------ Dataset entries ------

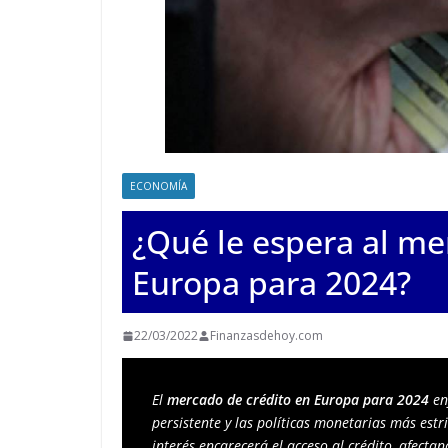
ECONOMÍA
¿Qué le espera al me
Europa para 2024?
22/03/2022
Finanzasdehoy.com
El 
mercado de crédito en Europa para 2024
 en
persistente y las políticas monetarias más estr
interés encarecerá el acceso al crédito, afect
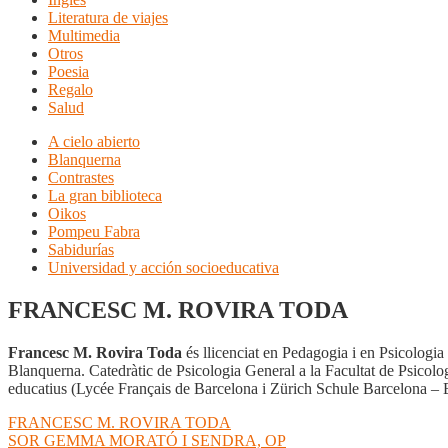
Literatura de viajes
Multimedia
Otros
Poesia
Regalo
Salud
A cielo abierto
Blanquerna
Contrastes
La gran biblioteca
Oikos
Pompeu Fabra
Sabidurías
Universidad y acción socioeducativa
FRANCESC M. ROVIRA TODA
Francesc M. Rovira Toda
és llicenciat en Pedagogia i en Psicologia 
Blanquerna. Catedràtic de Psicologia General a la Facultat de Psico
educatius (Lycée Français de Barcelona i Zürich Schule Barcelona – E
Navegación
Anterior:
FRANCESC M. ROVIRA TODA
Siguiente:
SOR GEMMA MORATÓ I SENDRA, OP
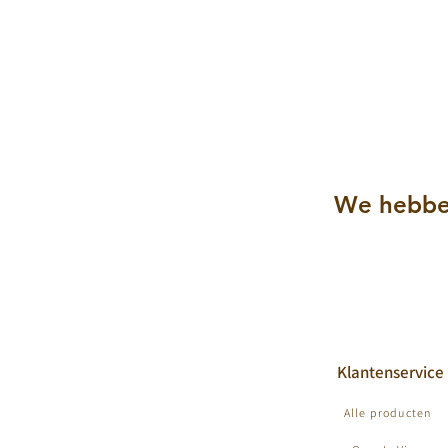
We hebbe
Klantenservice
Alle producten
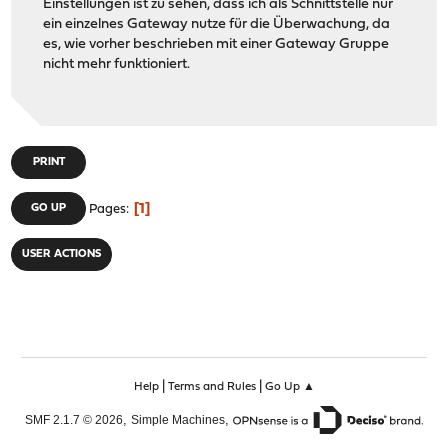
Einstellungen ist zu sehen, dass ich als Schnittstelle nur
ein einzelnes Gateway nutze für die Überwachung, da
es, wie vorher beschrieben mit einer Gateway Gruppe
nicht mehr funktioniert.
PRINT
1
GO UP
Pages
USER ACTIONS
|
|
Help
Terms and Rules
Go Up ▲
,
,
SMF 2.1.7 © 2026
Simple Machines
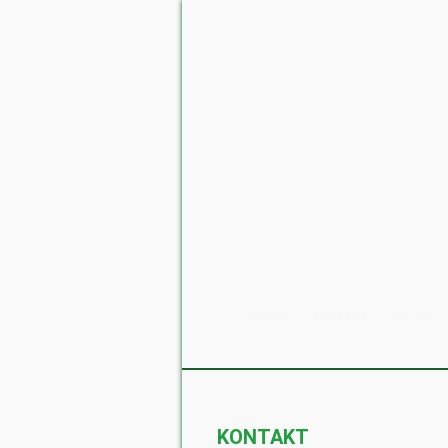
START
WETTKAMPFSTÄTTE
KONTAKT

------

*What is expected:* Leave out the pictures and copy everything else in the records word for word.

*Result of the exercise:*
ECONOMÍA
¿Qué le espera al me
Europa para 2024?
22/03/2022
Finanzasdehoy.com
El 
mercado de crédito en Europa para 2024
 en
persistente y las políticas monetarias más estr
interés encarecerá el acceso al crédito, afect
Literatura de viajes
Multimedia
Otros
Poesia
Regalo
Salud
A cielo abierto
Blanquerna
Contrastes
La gran biblioteca
Oikos
Pompeu Fabra
Sabidurías
Universidad y acción socioeducativa
FRANCESC M. ROVIRA TODA
Francesc M. Rovira Toda
és llicenciat en Pedagogia i en Psicologia 
Blanquerna. Catedràtic de Psicologia General a la Facultat de Psico
educatius (Lycée Français de Barcelona i Zürich Schule Barcelona – E
Navegación
Anterior:
FRANCESC M. ROVIRA TODA
Siguiente:
SOR GEMMA MORATÓ I SENDRA, OP
We hebbe
Klantenservice
Alle producten
Einstellungen ist zu sehen, dass ich als Schnittstelle nur
ein einzelnes Gateway nutze für die Überwachung, da
es, wie vorher beschrieben mit einer Gateway Gruppe
nicht mehr funktioniert.
PRINT
1
GO UP
Pages
USER ACTIONS
|
|
Help
Terms and Rules
Go Up ▲
,
,
SMF 2.1.7 © 2026
Simple Machines
START
WETTKAMPFSTÄTTE
KONTAKT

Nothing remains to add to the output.